What’s important about the ERP software you choose is that it can handle project information, invoicing, timesheets, and personnel information. Another really important aspect is that it exports to a common data format, such as csv or Excel.
Most of the data we were getting from our ERP was what I called “dirty data”, full of useless headings and subtotals, and needing extensive cleaning and restructuring before we could start to get it into a clean tabular form. At the time that I was looking at Tableau, it's tools for restructuring data were not as advanced as Power BI, though since then there have been some improvements. Power BI also has some similarities to Excel formulas and so it can be easier to learn how to create custom fields.

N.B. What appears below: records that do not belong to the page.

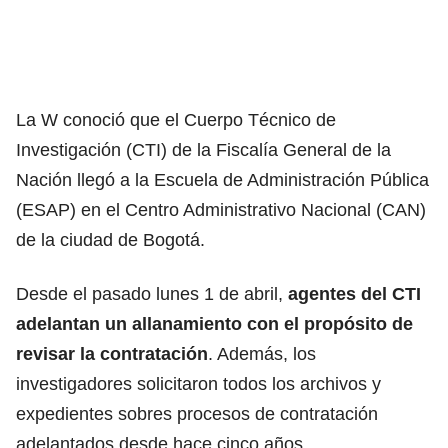
La W conoció que el Cuerpo Técnico de
Investigación (CTI) de la Fiscalía General de la
Nación llegó a la Escuela de Administración Pública
(ESAP) en el Centro Administrativo Nacional (CAN)
de la ciudad de Bogotá.
Desde el pasado lunes 1 de abril,
agentes del CTI
adelantan un allanamiento con el propósito de
revisar la contratación
. Además, los
investigadores solicitaron todos los archivos y
expedientes sobres procesos de contratación
adelantados desde hace cinco años.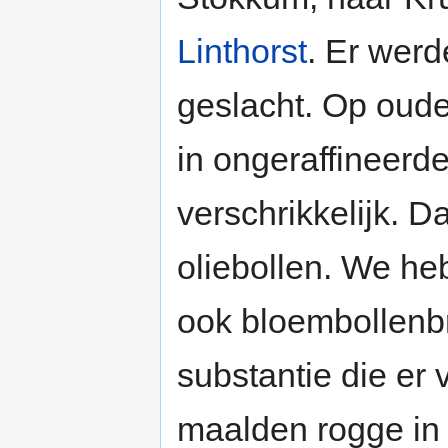
Linthorst
. Er werd
geslacht. Op oude
in ongeraffineerd
verschrikkelijk. 
oliebollen. We h
ook bloembollenb
substantie die er 
maalden rogge in 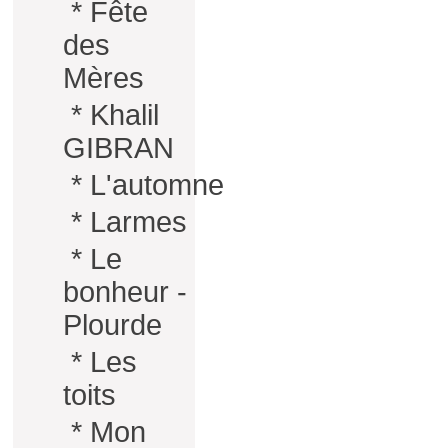
*
Fête
des
Mères
*
Khalil
GIBRAN
*
L'automne
*
Larmes
*
Le
bonheur -
Plourde
*
Les
toits
*
Mon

But the most significant value of Power BI over typical ERP system reporting is its visualization capabilities, as well as its automatic aggregation. Adding a value to a chart is as simple as dragging that value onto the chart. What this means is when you add a metric to a screen it will show you the total for that metric, but when you then drag the category onto that same visual, it will subdivide the total into subtotals for each category. In that way it’s a lot like pivot tables in Excel. (probably a future post topic). The image below shows how highly visual data becomes in Power BI, and the image took about 20 seconds to produce, by simply switching the type of visual with one click.
Input: Finally, for input purposes, the most interesting tools for me right now would be Microsoft Lists and Smartsheet. Smartsheet in particular has developed into a strong option for certain tasks, especially scheduling tasks or phases. Both of these tools function equally well on a computer, smartphone or tablet , and are very simple. And both have a form input where the user can fill in fields and drop downs that make inputting data very simple. The data from these lists can then be integrated with ERP data by using Power BI or other reporting software.

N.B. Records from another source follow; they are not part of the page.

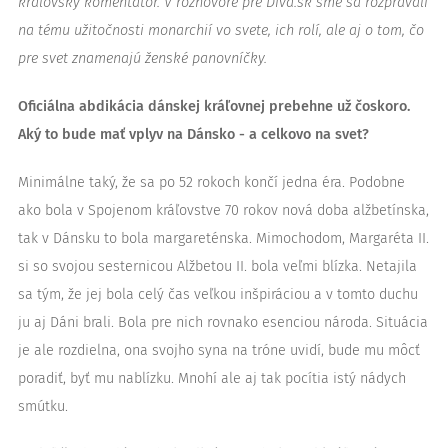
kráľovský komentátor. V rozhovore pre Diva.sk sme sa rozprávali
na tému užitočnosti monarchií vo svete, ich rolí, ale aj o tom, čo
pre svet znamenajú ženské panovníčky.
Oficiálna abdikácia dánskej kráľovnej prebehne už čoskoro.
Aký to bude mať vplyv na Dánsko - a celkovo na svet?
Minimálne taký, že sa po 52 rokoch končí jedna éra. Podobne
ako bola v Spojenom kráľovstve 70 rokov nová doba alžbetínska,
tak v Dánsku to bola margareténska. Mimochodom, Margaréta II.
si so svojou sesternicou Alžbetou II. bola veľmi blízka. Netajila
sa tým, že jej bola celý čas veľkou inšpiráciou a v tomto duchu
ju aj Dáni brali. Bola pre nich rovnako esenciou národa. Situácia
je ale rozdielna, ona svojho syna na tróne uvidí, bude mu môcť
poradiť, byť mu nablízku. Mnohí ale aj tak pocítia istý nádych
smútku.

Look for a future post about each of the software mentioned above. Each I believe has some features that distinguish it as the leader in one particular aspect of the ecosystem. But for now, I just wanted to illustrate the variety of different tools, and how they all relate to the larger ecosystem.
Conclusion
There is a plethora of software on the market for data analytics, and I haven't even mentioned half of the major players, just the ones that I think are most commonly used in the A/E space. I haven't made any mention of Python for data which is a very large and growing constituency. But I'm trying to make these articles relatively short (though not succeeding) so I might deal with some of the other options in future posts.
It’s important to realize that software changes constantly and so new capabilities will open up as new software becomes available. What will likely not change is the fact that any data ecosystem has multiple phases, and the real skill of a data analyst Is to figure out how to exchange data between the phases for optimal results.